Article summary


Discusses how to create an Adobe Experience Manager application that persists data in the JCR. This article uses an OSGi bundle that uses the JCR API to persist data. In addition, a custom form action is used to submit data to the Experience Manager Service. 

System users cannot be used to log in normally, only by background processes. The admin user is not a system user, so you cannot use the admin user in a service user mapping like this. You have to create a new system user and assign them the appropriate permissions.If you would like to read more of the background on this change, take a look at

Digital Marketing Solution(s) Adobe Experience Manager
Developer (intermediate)
Required Skills
Java, JQuery, JCR API
AEM Versions(s) Adobe Experience Manager 6.4



You can create an Adobe Experience Manager 6.4 application that persists application data in the Java Content Repository (JCR). When storing data within the JCR, each record can be saved as a separate node. A node can contain properties that store data values. To store data in Nodes, you can use the Node API.  

For example, assume that your Experience Manager application stores your organization’s employee data. Each node can represent a different employee. In this article, a basic form is built by using Experience Manager Form components. 

An Experience Manager Form

The following illustration shows employee nodes. Each time the form is submitted, a new node is created. 

Employee nodes in the JCR

Each node contains properties that store employee details, such as the name value.

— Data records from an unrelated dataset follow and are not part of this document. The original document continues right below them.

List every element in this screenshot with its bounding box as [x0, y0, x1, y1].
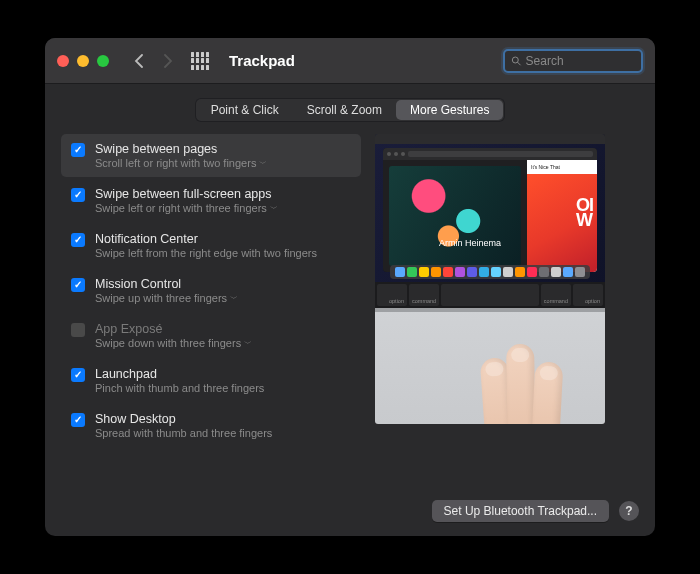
key-option: option — [573, 284, 603, 306]
option-launchpad[interactable]: Launchpad Pinch with thumb and three fin… — [61, 359, 361, 402]
help-button[interactable]: ? — [619, 501, 639, 521]
option-sub[interactable]: Swipe down with three fingers ﹀ — [95, 337, 252, 349]
chevron-down-icon: ﹀ — [244, 338, 252, 349]
option-title: Show Desktop — [95, 412, 272, 426]
option-sub: Spread with thumb and three fingers — [95, 427, 272, 439]
option-sub[interactable]: Scroll left or right with two fingers ﹀ — [95, 157, 267, 169]
preview-big-text: OI W — [576, 198, 593, 229]
preview-column: Armin Heinema It's Nice That OI W option… — [375, 134, 639, 486]
preview-menubar — [375, 134, 605, 144]
search-field[interactable] — [503, 49, 643, 73]
option-title: Swipe between full-screen apps — [95, 187, 278, 201]
option-notification-center[interactable]: Notification Center Swipe left from the … — [61, 224, 361, 267]
chevron-down-icon: ﹀ — [230, 293, 238, 304]
setup-bluetooth-button[interactable]: Set Up Bluetooth Trackpad... — [432, 500, 609, 522]
key-command: command — [541, 284, 571, 306]
checkbox[interactable] — [71, 143, 85, 157]
option-title: Notification Center — [95, 232, 317, 246]
svg-line-1 — [518, 62, 521, 65]
checkbox[interactable] — [71, 323, 85, 337]
option-sub[interactable]: Swipe left or right with three fingers ﹀ — [95, 202, 278, 214]
preview-trackpad — [375, 308, 605, 424]
preview-screen: Armin Heinema It's Nice That OI W — [375, 134, 605, 282]
preview-keyboard: option command command option — [375, 282, 605, 308]
option-title: Swipe between pages — [95, 142, 267, 156]
preview-browser: Armin Heinema It's Nice That OI W — [383, 148, 597, 272]
show-all-icon[interactable] — [191, 52, 209, 70]
preferences-window: Trackpad Point & Click Scroll & Zoom Mor… — [45, 38, 655, 536]
footer: Set Up Bluetooth Trackpad... ? — [45, 500, 655, 536]
key-option: option — [377, 284, 407, 306]
tab-more-gestures[interactable]: More Gestures — [396, 100, 503, 120]
checkbox[interactable] — [71, 188, 85, 202]
window-title: Trackpad — [229, 52, 295, 69]
option-swipe-pages[interactable]: Swipe between pages Scroll left or right… — [61, 134, 361, 177]
forward-button[interactable] — [157, 50, 179, 72]
option-title: Mission Control — [95, 277, 238, 291]
tab-scroll-zoom[interactable]: Scroll & Zoom — [293, 100, 396, 120]
options-list: Swipe between pages Scroll left or right… — [61, 134, 361, 486]
option-sub: Swipe left from the right edge with two … — [95, 247, 317, 259]
checkbox[interactable] — [71, 278, 85, 292]
checkbox[interactable] — [71, 413, 85, 427]
zoom-icon[interactable] — [97, 55, 109, 67]
minimize-icon[interactable] — [77, 55, 89, 67]
preview-header: It's Nice That — [527, 160, 597, 174]
preview-name: Armin Heinema — [439, 238, 501, 248]
checkbox[interactable] — [71, 368, 85, 382]
segmented-control: Point & Click Scroll & Zoom More Gesture… — [195, 98, 506, 122]
option-title: App Exposé — [95, 322, 252, 336]
option-show-desktop[interactable]: Show Desktop Spread with thumb and three… — [61, 404, 361, 447]
option-sub: Pinch with thumb and three fingers — [95, 382, 264, 394]
search-input[interactable] — [526, 54, 635, 68]
search-icon — [511, 55, 522, 67]
chevron-down-icon: ﹀ — [259, 158, 267, 169]
checkbox[interactable] — [71, 233, 85, 247]
option-app-expose[interactable]: App Exposé Swipe down with three fingers… — [61, 314, 361, 357]
key-command: command — [409, 284, 439, 306]
tabs-row: Point & Click Scroll & Zoom More Gesture… — [45, 84, 655, 134]
option-mission-control[interactable]: Mission Control Swipe up with three fing… — [61, 269, 361, 312]
preview-hand — [483, 329, 583, 424]
gesture-preview: Armin Heinema It's Nice That OI W option… — [375, 134, 605, 424]
tab-point-click[interactable]: Point & Click — [197, 100, 293, 120]
chevron-down-icon: ﹀ — [270, 203, 278, 214]
titlebar: Trackpad — [45, 38, 655, 84]
traffic-lights — [57, 55, 109, 67]
option-swipe-fullscreen[interactable]: Swipe between full-screen apps Swipe lef… — [61, 179, 361, 222]
key-space — [441, 284, 539, 306]
content-area: Swipe between pages Scroll left or right… — [45, 134, 655, 500]
option-title: Launchpad — [95, 367, 264, 381]
back-button[interactable] — [127, 50, 149, 72]
close-icon[interactable] — [57, 55, 69, 67]
option-sub[interactable]: Swipe up with three fingers ﹀ — [95, 292, 238, 304]
preview-dock — [390, 265, 590, 279]
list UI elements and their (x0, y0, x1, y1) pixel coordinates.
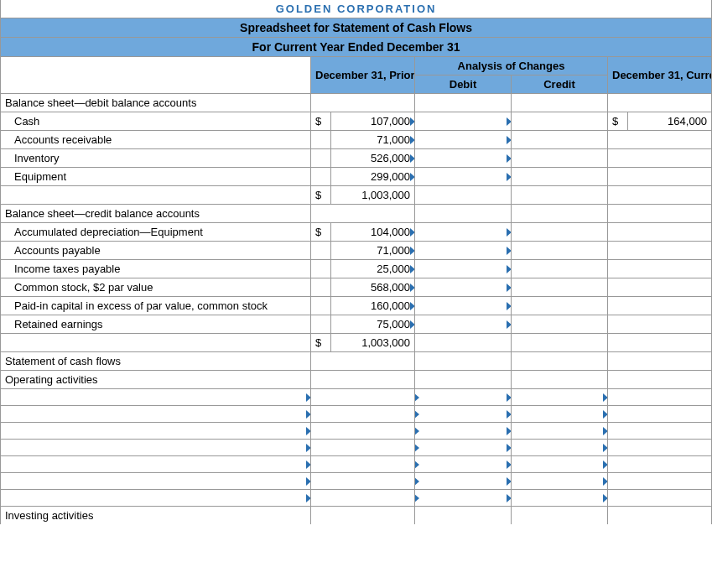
cell-cs-debit[interactable] (415, 278, 512, 297)
cell-credit-total-prior[interactable]: 1,003,000 (331, 334, 415, 352)
label-itp: Income taxes payable (1, 260, 311, 278)
section-debit-balance: Balance sheet—debit balance accounts (1, 94, 712, 112)
title-row-1: Spreadsheet for Statement of Cash Flows (1, 18, 712, 38)
cell-inv-credit[interactable] (512, 149, 608, 168)
row-op-5 (1, 456, 712, 473)
label-ap: Accounts payable (1, 242, 311, 260)
cell-itp-debit[interactable] (415, 260, 512, 278)
row-credit-total: $ 1,003,000 (1, 334, 712, 352)
cell-cash-debit[interactable] (415, 112, 512, 131)
row-adep: Accumulated depreciation—Equipment $ 104… (1, 223, 712, 242)
cell-re-prior[interactable]: 75,000 (331, 315, 415, 334)
label-cs: Common stock, $2 par value (1, 278, 311, 297)
cell-ar-current[interactable] (608, 131, 712, 149)
cell-debit-total-credit[interactable] (512, 186, 608, 205)
row-op-2 (1, 406, 712, 423)
cell-re-debit[interactable] (415, 315, 512, 334)
cell-op7-credit[interactable] (512, 490, 608, 507)
cell-pic-credit[interactable] (512, 297, 608, 315)
cell-op6-label[interactable] (1, 473, 311, 490)
cell-op3-label[interactable] (1, 423, 311, 440)
section-credit-balance: Balance sheet—credit balance accounts (1, 205, 712, 223)
row-op-4 (1, 440, 712, 456)
cell-op7-label[interactable] (1, 490, 311, 507)
cell-cs-current[interactable] (608, 278, 712, 297)
cell-credit-total-current[interactable] (608, 334, 712, 352)
label-equipment: Equipment (1, 168, 311, 186)
cell-ap-current[interactable] (608, 242, 712, 260)
cell-inv-current[interactable] (608, 149, 712, 168)
row-op-7 (1, 490, 712, 507)
cell-adep-credit[interactable] (512, 223, 608, 242)
cell-op1-credit[interactable] (512, 389, 608, 406)
label-ar: Accounts receivable (1, 131, 311, 149)
cell-op5-credit[interactable] (512, 456, 608, 473)
label-cash: Cash (1, 112, 311, 131)
cell-ar-prior[interactable]: 71,000 (331, 131, 415, 149)
cell-op2-credit[interactable] (512, 406, 608, 423)
cell-itp-credit[interactable] (512, 260, 608, 278)
cell-op7-debit[interactable] (415, 490, 512, 507)
cell-op2-debit[interactable] (415, 406, 512, 423)
label-adep: Accumulated depreciation—Equipment (1, 223, 311, 242)
row-debit-total: $ 1,003,000 (1, 186, 712, 205)
cell-debit-total-current[interactable] (608, 186, 712, 205)
cell-adep-debit[interactable] (415, 223, 512, 242)
cell-cash-current[interactable]: 164,000 (628, 112, 712, 131)
cell-op3-debit[interactable] (415, 423, 512, 440)
cell-debit-total-debit[interactable] (415, 186, 512, 205)
col-credit: Credit (512, 75, 608, 94)
cell-credit-total-debit[interactable] (415, 334, 512, 352)
cell-cash-prior[interactable]: 107,000 (331, 112, 415, 131)
cell-op4-credit[interactable] (512, 440, 608, 456)
cell-ar-debit[interactable] (415, 131, 512, 149)
section-operating: Operating activities (1, 371, 712, 389)
title-row-2: For Current Year Ended December 31 (1, 38, 712, 57)
cell-cash-credit[interactable] (512, 112, 608, 131)
cell-pic-prior[interactable]: 160,000 (331, 297, 415, 315)
col-current-year: December 31, Current Year (608, 57, 712, 94)
cell-ap-debit[interactable] (415, 242, 512, 260)
cell-debit-total-prior[interactable]: 1,003,000 (331, 186, 415, 205)
cell-ar-credit[interactable] (512, 131, 608, 149)
cell-op4-debit[interactable] (415, 440, 512, 456)
cell-op6-debit[interactable] (415, 473, 512, 490)
row-pic: Paid-in capital in excess of par value, … (1, 297, 712, 315)
cell-inv-prior[interactable]: 526,000 (331, 149, 415, 168)
cell-re-credit[interactable] (512, 315, 608, 334)
cell-pic-current[interactable] (608, 297, 712, 315)
cell-op1-label[interactable] (1, 389, 311, 406)
cell-op4-label[interactable] (1, 440, 311, 456)
col-analysis-header: Analysis of Changes (415, 57, 608, 75)
cell-op5-debit[interactable] (415, 456, 512, 473)
cell-itp-prior[interactable]: 25,000 (331, 260, 415, 278)
cell-op2-label[interactable] (1, 406, 311, 423)
cell-equip-debit[interactable] (415, 168, 512, 186)
row-cash: Cash $ 107,000 $ 164,000 (1, 112, 712, 131)
cell-pic-debit[interactable] (415, 297, 512, 315)
cell-op5-label[interactable] (1, 456, 311, 473)
cell-re-current[interactable] (608, 315, 712, 334)
label-inventory: Inventory (1, 149, 311, 168)
cell-op3-credit[interactable] (512, 423, 608, 440)
cell-inv-debit[interactable] (415, 149, 512, 168)
cell-op1-debit[interactable] (415, 389, 512, 406)
section-scf: Statement of cash flows (1, 352, 712, 371)
cell-equip-credit[interactable] (512, 168, 608, 186)
cell-credit-total-credit[interactable] (512, 334, 608, 352)
cell-cs-credit[interactable] (512, 278, 608, 297)
cell-op6-credit[interactable] (512, 473, 608, 490)
cutoff-company-name: GOLDEN CORPORATION (1, 0, 712, 18)
cell-adep-prior[interactable]: 104,000 (331, 223, 415, 242)
cell-equip-prior[interactable]: 299,000 (331, 168, 415, 186)
cell-cs-prior[interactable]: 568,000 (331, 278, 415, 297)
cell-ap-prior[interactable]: 71,000 (331, 242, 415, 260)
cell-itp-current[interactable] (608, 260, 712, 278)
row-inventory: Inventory 526,000 (1, 149, 712, 168)
cell-equip-current[interactable] (608, 168, 712, 186)
row-cs: Common stock, $2 par value 568,000 (1, 278, 712, 297)
label-re: Retained earnings (1, 315, 311, 334)
row-op-6 (1, 473, 712, 490)
cell-adep-current[interactable] (608, 223, 712, 242)
cell-ap-credit[interactable] (512, 242, 608, 260)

Employees data stored in the JCR

Application logic that persists data from the JCR is implemented as an OSGi bundle that is built using Declarative Services (DS) and Maven. DS is used to inject a ResourceResolverFactory instance into the service. The OSGi bundle is a managed component, which means that the OSGi service container creates the ResourceResolverFactory instance.

Create an Experience Manager System User

Create an Experience Manager System User that can access JCR data located at content/employees. The user account must have privileges, as shown in the following illustration.  

User permissions to the JCR

Create a System user account

To successfully query JCR data, create an Experience Manager System user by performing these tasks. 

1. Open http://localhost:4502/crx/explorer/index.jsp.

2. Login as admin.

3. Click User Administration.

4. Click Create System User. Name the user data (data is used in this article).

5. Set the UserId. 

6. Click Save

7.  Access the user page at http://localhost:4502/useradmin. 

8.  Select the data user.

9. From the right-hand pane, select the Permissions tab. 

10. Expand the content tab and then select the employees row. 

11. Click all the checkboxes that represent the permissions (click the top row in permissions for this example). 

12. Click the Save button located in the top menu bar (located above the Path heading).  

Configure the Sling Mapper Service

The next step is to configure the Apache Sling Service User Mapper service by adding a new entry. Enter the following value:



  • AEM64_PersistJCR.core – is the Bundle-SymbolicName value of the OSGi bundle this is developed in the upcoming sections of this article.
  • core:datapersist– the name of the sub service (you reference this value in a Java Map object)
  • data – the system user account with data privileges for content/employees. 

The following illustration shows an entry for this service. 

An entry in the Apache Sling Service Mapping Service

To create an entry in the Apache Sling Mapper service, perform these tasks:

1. Go to the Apache Sling Mapper service at http://localhost:4502/system/console/configMgr. 

2. Click OSGI, Configurations. 

2. Scroll to an entry named Apache Sling Service User Mapper Service.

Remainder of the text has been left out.